A disadvantage in some applications of all of the above formats is that they are not easily printed in a useful way. HTML is the closest, as Cascading Style Sheets (CSS) can be used with formatting software to make print-ready pages, but it is necessary to write separate CSS stylesheets for different HTML documents. The result of formatting HTML for print is usually PDF, which raises the question of whether PDF is useful as a document interchange format.
PDF documents can be printed: PDF is a page description language and a PDF file describes the exact location of the page of everything inside it, both text and graphics. Unfortunately for document interchange this also means that PDF files cannot be edited to insert or delete content: the remainder of text on the page does not normally reflow.
The PDF format contains machinery for embedding fonts, and for complex graphics. It is a compressed form of the PostScript language. Using PDF can provide page fidelity in many cases, in the sense that printed pages will look the same everywhere, scaled if desired to print on differently-sized paper.
Since PDF is not easily edited, and has limited accessibility to people who are blind or who cannot distinguish certain colours or who need low (or high) contrast, it is not suitable as a primary document format.
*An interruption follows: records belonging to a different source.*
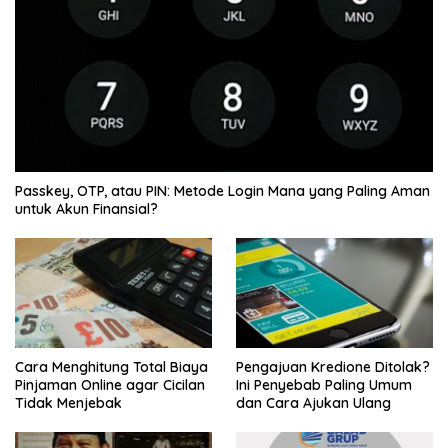
Passkey, OTP, atau PIN: Metode Login Mana yang Paling Aman
untuk Akun Finansial?
Cara Menghitung Total Biaya
Pengajuan Kredione Ditolak?
Pinjaman Online agar Cicilan
Ini Penyebab Paling Umum
Tidak Menjebak
dan Cara Ajukan Ulang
Reading and processing PDF in programs is difficult; there are libraries for C and JavaScript and other languages, but the resulting data structures are complex. There are no standard query languages for PDF, and it should be noted that even determining natural-language word-breaks is unreliable, using heuristics based on the position of each letter of the word on the page to try and detect the spaces. In addition, it is not usually possible to distinguish between a line-break at a hyphen in the original input and a hyphen inserted to facilitate line-breaking: text formatting is lossy so that the original document cannot be reconstructed reliably.